[Your instructions]
Every line of the entries that holds the word "interactable" is to be copied.

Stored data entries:
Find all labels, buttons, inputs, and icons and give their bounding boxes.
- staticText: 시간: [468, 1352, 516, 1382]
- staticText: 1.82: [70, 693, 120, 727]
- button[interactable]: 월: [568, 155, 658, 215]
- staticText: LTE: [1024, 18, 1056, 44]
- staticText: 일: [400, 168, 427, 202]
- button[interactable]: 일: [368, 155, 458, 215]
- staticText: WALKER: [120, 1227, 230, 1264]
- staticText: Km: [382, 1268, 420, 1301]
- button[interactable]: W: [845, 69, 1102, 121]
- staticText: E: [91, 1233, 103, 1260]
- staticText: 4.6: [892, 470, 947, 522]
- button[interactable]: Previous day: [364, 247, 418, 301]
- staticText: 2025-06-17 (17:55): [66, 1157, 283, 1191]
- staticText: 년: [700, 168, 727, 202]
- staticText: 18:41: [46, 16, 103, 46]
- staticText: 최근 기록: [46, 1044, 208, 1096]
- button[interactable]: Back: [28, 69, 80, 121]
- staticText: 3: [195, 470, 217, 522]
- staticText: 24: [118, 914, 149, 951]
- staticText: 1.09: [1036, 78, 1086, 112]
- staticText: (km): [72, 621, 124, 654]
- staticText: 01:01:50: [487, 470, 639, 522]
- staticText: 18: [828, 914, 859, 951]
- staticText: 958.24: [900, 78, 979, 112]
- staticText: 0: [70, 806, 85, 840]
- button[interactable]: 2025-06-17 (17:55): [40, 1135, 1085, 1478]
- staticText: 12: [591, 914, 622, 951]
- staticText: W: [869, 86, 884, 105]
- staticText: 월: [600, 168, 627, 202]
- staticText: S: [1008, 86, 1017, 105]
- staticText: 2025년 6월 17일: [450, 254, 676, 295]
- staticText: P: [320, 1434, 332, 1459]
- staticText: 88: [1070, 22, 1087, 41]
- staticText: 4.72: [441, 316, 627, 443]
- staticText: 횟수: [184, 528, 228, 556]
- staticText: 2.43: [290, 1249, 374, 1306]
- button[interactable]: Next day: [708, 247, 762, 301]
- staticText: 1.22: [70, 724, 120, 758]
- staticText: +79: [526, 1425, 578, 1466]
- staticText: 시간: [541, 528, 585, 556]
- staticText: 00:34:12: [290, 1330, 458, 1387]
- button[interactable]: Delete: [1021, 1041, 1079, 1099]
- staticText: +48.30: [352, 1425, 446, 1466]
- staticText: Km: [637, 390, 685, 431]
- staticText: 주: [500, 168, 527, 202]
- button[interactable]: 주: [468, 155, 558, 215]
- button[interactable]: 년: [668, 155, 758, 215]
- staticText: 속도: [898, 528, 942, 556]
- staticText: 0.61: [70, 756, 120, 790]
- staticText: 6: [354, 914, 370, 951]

[Result of the task]
- button[interactable]: 월: [568, 155, 658, 215]
- button[interactable]: 일: [368, 155, 458, 215]
- button[interactable]: W: [845, 69, 1102, 121]
- button[interactable]: Previous day: [364, 247, 418, 301]
- button[interactable]: Back: [28, 69, 80, 121]
- button[interactable]: 2025-06-17 (17:55): [40, 1135, 1085, 1478]
- button[interactable]: Next day: [708, 247, 762, 301]
- button[interactable]: Delete: [1021, 1041, 1079, 1099]
- button[interactable]: 주: [468, 155, 558, 215]
- button[interactable]: 년: [668, 155, 758, 215]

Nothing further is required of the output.